Exercise: The lines from the one with "Aluguer de auto-caravanas (387, 17)" through the last line below are to be copied exactly; no other lines are to be returned.

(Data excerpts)
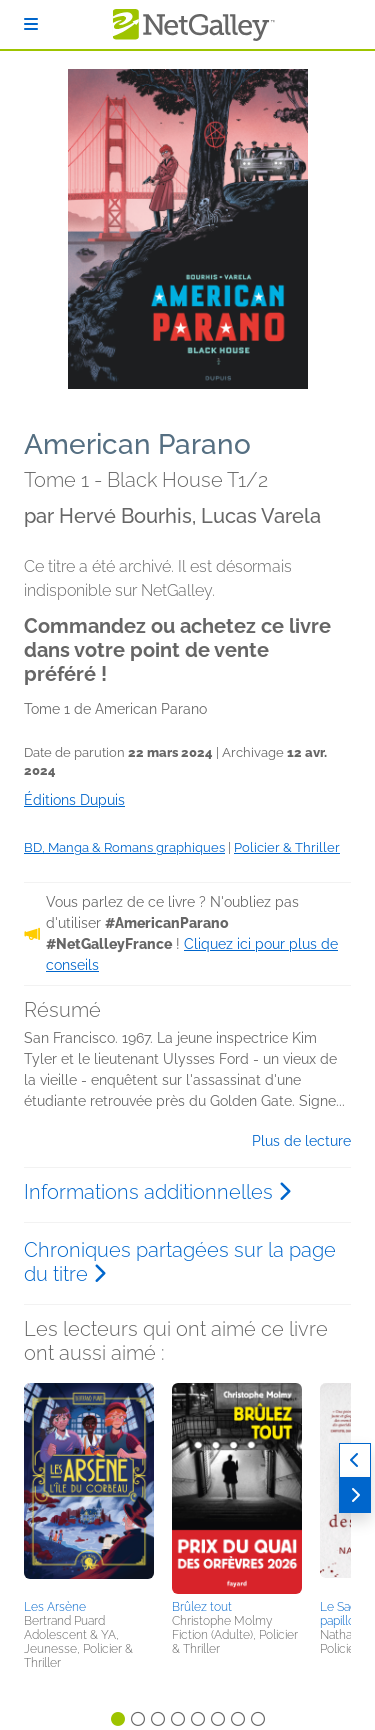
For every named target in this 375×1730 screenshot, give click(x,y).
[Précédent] (355, 1460)
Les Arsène (55, 1607)
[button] (89, 1488)
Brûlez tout (202, 1607)
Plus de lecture (301, 1141)
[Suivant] (355, 1495)
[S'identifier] (31, 24)
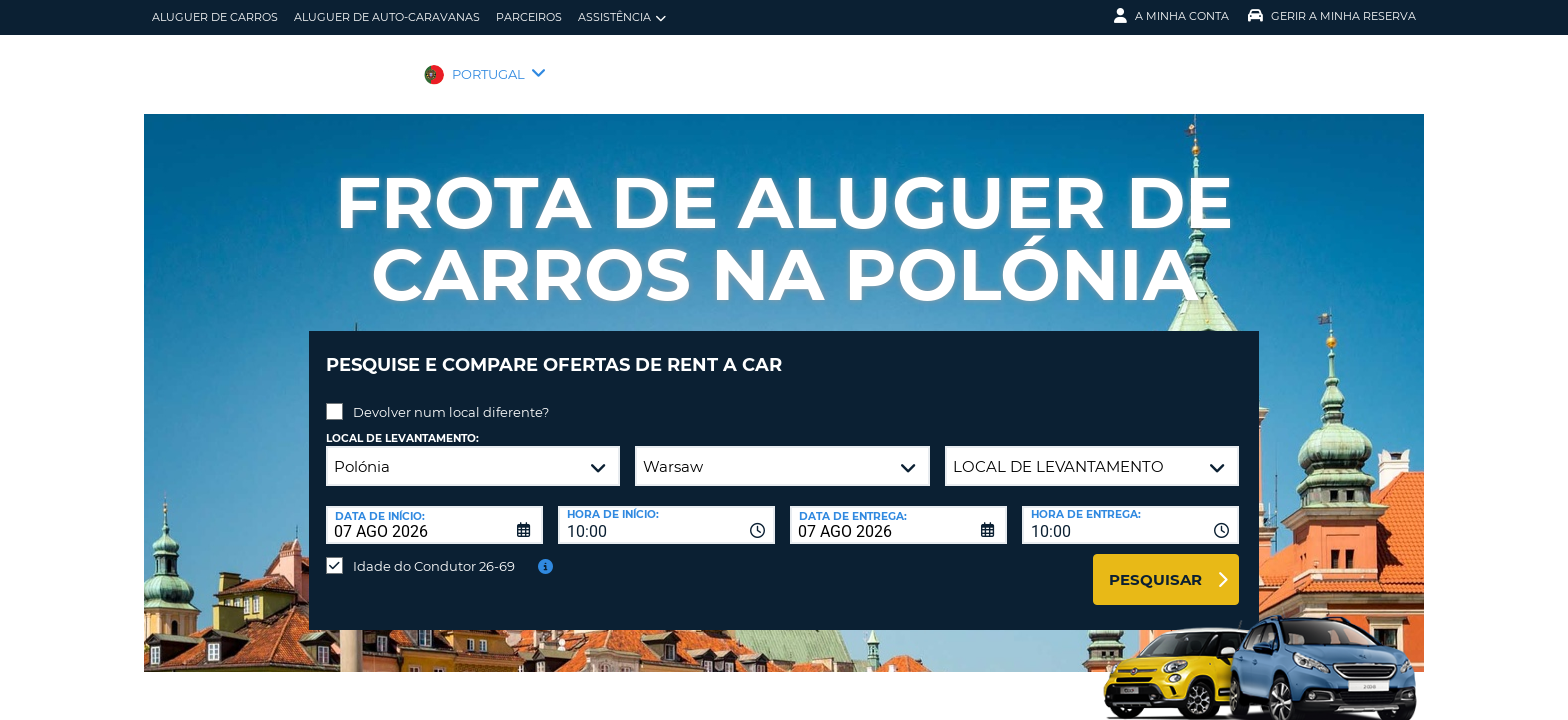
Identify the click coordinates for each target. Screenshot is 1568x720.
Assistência (622, 17)
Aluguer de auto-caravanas (387, 17)
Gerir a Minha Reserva (1332, 16)
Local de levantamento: (402, 423)
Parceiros (529, 17)
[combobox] (666, 510)
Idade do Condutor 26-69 (434, 551)
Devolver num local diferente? (451, 397)
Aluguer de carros (215, 17)
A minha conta (1171, 16)
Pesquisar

Answer to the problem:
Aluguer de auto-caravanas (387, 17)
Gerir a Minha Reserva (1332, 16)
Local de levantamento: (402, 423)
Parceiros (529, 17)
[combobox] (666, 510)
Idade do Condutor 26-69 (434, 551)
Devolver num local diferente? (451, 397)
Aluguer de carros (215, 17)
A minha conta (1171, 16)
Pesquisar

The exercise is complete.